WHAT IS EXPECTED
Output all the records word for word. Drop the pictures.

Dataset entries:
━━━━━━━━━━━━━━━━━━━━━━━━━━━━━━

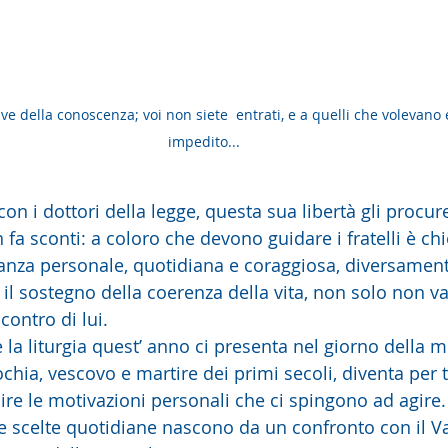
ve della conoscenza; voi non siete  entrati, e a quelli che volevano e
impedito...
n i dottori della legge, questa sua libertà gli procur
fa sconti: a coloro che devono guidare i fratelli è chi
anza personale, quotidiana e coraggiosa, diversament
za il sostegno della coerenza della vita, non solo non v
contro di lui.
la liturgia quest’ anno ci presenta nel giorno della 
ochia, vescovo e martire dei primi secoli, diventa per t
re le motivazioni personali che ci spingono ad agire. 
re scelte quotidiane nascono da un confronto con il Va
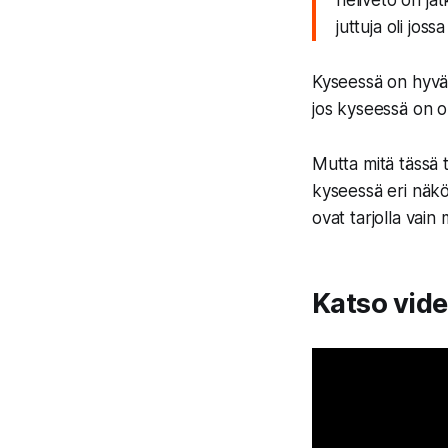
neliveto on jatk
juttuja oli jos
Kyseessä on hyvä e
jos kyseessä on om
Mutta mitä tässä 
kyseessä eri nä
ovat tarjolla vain 
Katso video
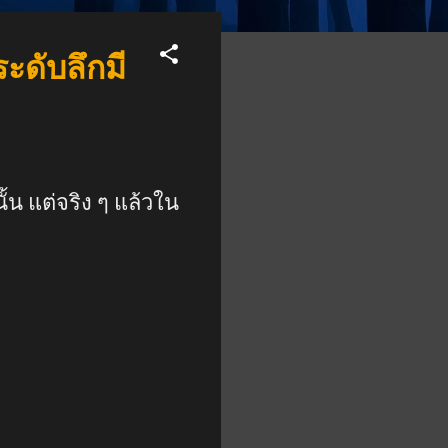
ะดับลึกมี
ั้น แต่จริง ๆ แล้วใน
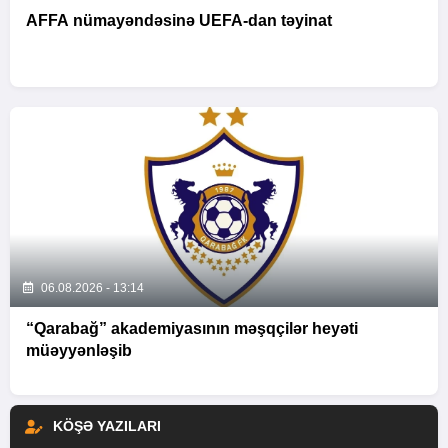
AFFA nümayəndəsinə UEFA-dan təyinat
06.08.2026 - 13:14
“Qarabağ” akademiyasının məşqçilər heyəti
müəyyənləşib
KÖŞƏ YAZILARI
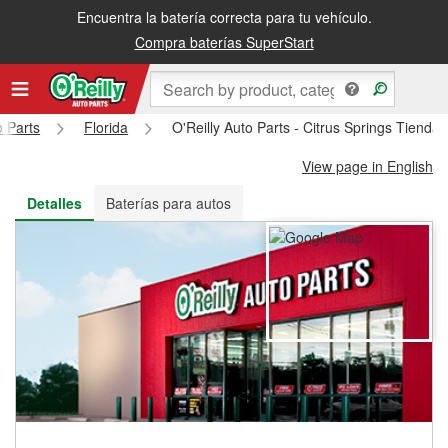
Encuentra la batería correcta para tu vehículo.
Recibe tu orden gratis al día siguiente o recógela en la tienda
Compra baterías SuperStart
o Parts
Florida
O'Reilly Auto Parts - Citrus Springs Tienda
View page in English
Detalles
Baterías para autos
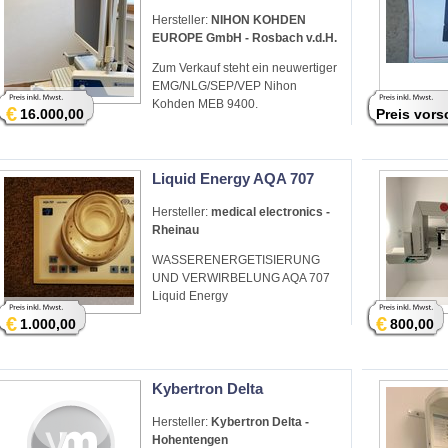
Hersteller:
NIHON KOHDEN
EUROPE GmbH - Rosbach v.d.H.
Zum Verkauf steht ein neuwertiger
EMG/NLG/SEP/VEP Nihon
Kohden MEB 9400.
€
16.000,00
Preis vor
Liquid Energy AQA 707
Hersteller:
medical electronics -
Rheinau
WASSERENERGETISIERUNG
UND VERWIRBELUNG AQA 707
Liquid Energy
€
€
1.000,00
800,00
Kybertron Delta
Hersteller:
Kybertron Delta -
Hohentengen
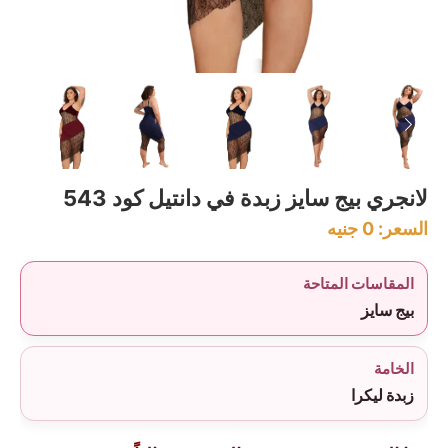
لانجري بيج سايز زبدة في دانتيل كود 543
السعر:
0
جنيه
المقاسات المتاحة
بيج سايز
الخامة
زبدة ليكرا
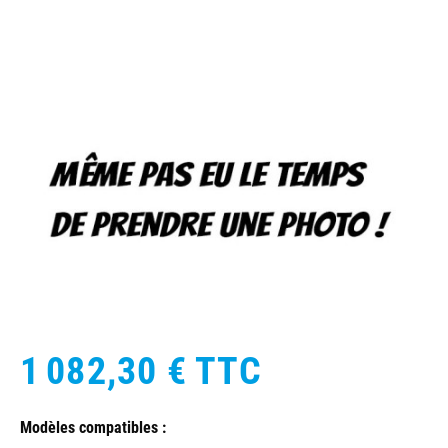
1 082,30 €
TTC
Modèles compatibles :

━━━━━━━━━━━━━━━━━━━━━━━━━━━━━━

ANSWER TO THIS EXERCISE
ve della conoscenza; voi non siete  entrati, e a quelli che volevano e
impedito...
n i dottori della legge, questa sua libertà gli procur
fa sconti: a coloro che devono guidare i fratelli è chi
anza personale, quotidiana e coraggiosa, diversament
za il sostegno della coerenza della vita, non solo non v
contro di lui.
la liturgia quest’ anno ci presenta nel giorno della 
ochia, vescovo e martire dei primi secoli, diventa per t
re le motivazioni personali che ci spingono ad agire. 
re scelte quotidiane nascono da un confronto con il Va
neliveto on jatk
juttuja oli jos
Kyseessä on hyvä e
jos kyseessä on om
Mutta mitä tässä 
kyseessä eri nä
ovat tarjolla vain 
Katso video
ะดับลึกมี
ั้น แต่จริง ๆ แล้วใน
AFFA nümayəndəsinə UEFA-dan təyinat
06.08.2026 - 13:14
“Qarabağ” akademiyasının məşqçilər heyəti
müəyyənləşib
KÖŞƏ YAZILARI
Encuentra la batería correcta para tu vehículo.
Recibe tu orden gratis al día siguiente o recógela en la tienda
Compra baterías SuperStart
o Parts
Florida
O'Reilly Auto Parts - Citrus Springs Tienda
View page in English
Detalles
Baterías para autos
Hersteller:
NIHON KOHDEN
EUROPE GmbH - Rosbach v.d.H.
Zum Verkauf steht ein neuwertiger
EMG/NLG/SEP/VEP Nihon
Kohden MEB 9400.
€
16.000,00
Preis vor
Liquid Energy AQA 707
Hersteller:
medical electronics -
Rheinau
WASSERENERGETISIERUNG
UND VERWIRBELUNG AQA 707
Liquid Energy
€
€
1.000,00
800,00
Kybertron Delta
Hersteller:
Kybertron Delta -
Hohentengen
لانجري بيج سايز زبدة في دانتيل كود 543
السعر:
0
جنيه
المقاسات المتاحة
بيج سايز
الخامة
زبدة ليكرا
1 082,30 €
TTC
Modèles compatibles :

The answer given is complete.